Pour Fortune, la croisade de l'industrie musicale devant le Congrès ne donnera pas les résultats escomptés, et risque de fragiliser les entreprises technologiques, qui ont justement pu se développer grâce au DMCA actuel. « Ce que fait l'industrie musicale, c'est causer des problèmes à propos d'une loi importante, pour mettre une pression commerciale sur YouTube. » Pour le magazine, le problème fondamental est que l'industrie n'arrive pas à compenser la chute des ventes de CD. « C'est un problème pour l'industrie, mais qui ne sera pas réglé avec des attaques dévoyées sur YouTube et le DMCA » affirme-t-il encore. 

Un contrôle des contenus déjà largement critiqué

Si l'industrie musicale tient à mieux monétiser et contrôler l'ensemble de leurs contenus qui sont proposés en ligne, notamment sur YouTube, cela ne veut pas dire que les plateformes sont pour autant laxistes. Les atteintes abusives sur les contenus publiés sur la plateforme sont devenues nombreuses, au point que YouTube a affirmé à multiples reprises vouloir mieux protéger les vidéos qui utilisent des contenus commerciaux dans les règles.

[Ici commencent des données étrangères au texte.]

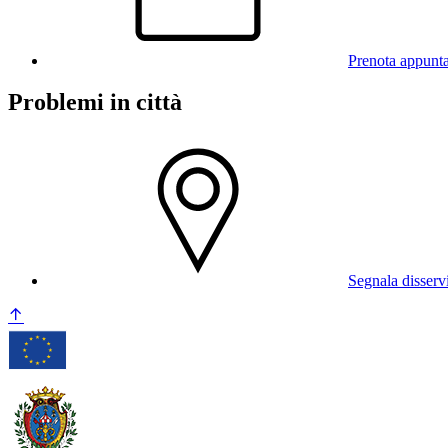
Prenota appunt
Problemi in città
Segnala disserv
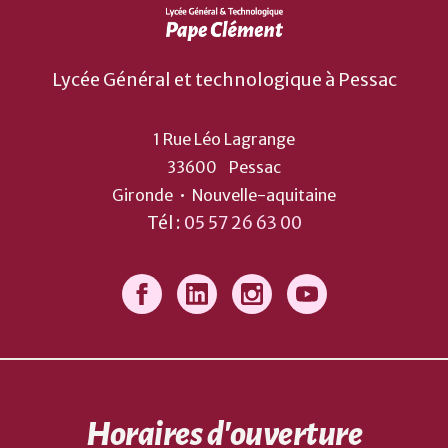
Lycée Général et technologique à Pessac
1 Rue Léo Lagrange
33600
Pessac
Gironde
•
Nouvelle-aquitaine
Tél :
05 57 26 63 00
Horaires d'ouverture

En avril, une campagne menée par un critique de films (Doug Walker) américain a amené Google à s'excuser publiquement pour sa gestion des requêtes DMCA. La chaine de l'équipe avait été démonétisée après plusieurs réclamations d'ayants droit sur ses critiques de films, alors qu'elles sont normalement permises.

Pendant des semaines, l'entreprise n'a pu que difficilement contacter Google... La situation s'était rapidement réglée après qu'ils aient communiqué publiquement sur le problème. Après cela, le groupe de Mountain View a promis de laisser la monétisation sur les vidéos signalées par un ayant droit, sur lesquelles le créateur a porté une réclamation... Si les deux parties ont décidé de la laisser monétisée.

Des solutions pour ménager ayants droit et créateurs

YouTube subit donc une forte pression des deux côtés : des ayants droit qui veulent mieux protéger leur musique, et des créateurs de vidéos qui demandent un contrôle plus fin sur leurs contenus. Un problème important pour la plateforme, que d'autres parviennent pourtant à gérer.

Malgré ses soucis financiers, SoundCloud a ainsi pu passer des accords avec les majors, pour protéger les reprises et remixes de morceaux commerciaux qu'il héberge, en parallèle des morceaux commerciaux eux-mêmes. Ainsi, un utilisateur de SoundCloud est censé pouvoir mettre en ligne un remix sur SoundCloud sans être inquiété, voire gagner de l'argent dessus grâce à l'offre payante SoundCloud Go, récemment lancée en France.

Dans l'autre sens, l'industrie musicale essaie de se détacher de YouTube tant qu'elle le peut. Vevo, la société qu'ont montées plusieurs majors pour gérer les revenus de YouTube, dispose de son propre site et envisage de lancer une offre payante en dehors de tout lien avec Google. Cela en plus de partenariats avec des services tiers, comme Plex, pour fournir des clips à leurs utilisateurs.